= Arranger (banking) =

Person who funds the syndication of debt

In investment banking, an arranger is a provider of funds in the syndication of a debt. They are entitled to syndicate the loan or bond issue, and may be referred to as the "lead underwriter". This is because this entity bears the risk of being able to sell the underlying securities/debt or the cost of holding it on its books until such time in the future that they may be sold. They do not necessarily acquire all the debt - this may be split into various parts and sold to a variety of Arrangers.

Prior to the syndication of a loan and at the point where the loan documentation is signed, the title of "Bookrunner" is allocated to the bank that commits to provide the loan. This may be shared amongst several investors depending on the size of the deal. The "Arranger" is the entity (or entities) that subsequently agrees and negotiates the project financing structure. They will not necessarily be the same entity, although they often are.

Upon final signing of the full syndicate, the Bookrunner title may be forfeited to another lender.

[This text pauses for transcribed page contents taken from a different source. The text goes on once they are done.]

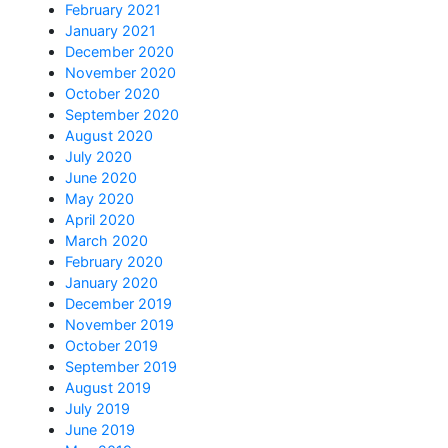
February 2021
January 2021
December 2020
November 2020
October 2020
September 2020
August 2020
July 2020
June 2020
May 2020
April 2020
March 2020
February 2020
January 2020
December 2019
November 2019
October 2019
September 2019
August 2019
July 2019
June 2019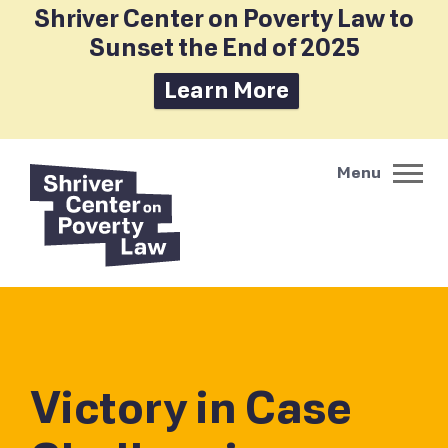
Shriver Center on Poverty Law to
Sunset the End of 2025
Learn More
Victory in Case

If amendments are made to the loan, the banks that committed to the original loan may retain their involvement in the deal as "Mandated Arrangers". The Bookrunner title is then assigned to the banks comprising the new lender group.

A bank may also be referred to as a "lead arranger", implying that they are more senior in the hierarchy of Arrangers involved in the deal.

For a coordinated series of bilaterals the Mandated Arranger title is allocated to the coordinators.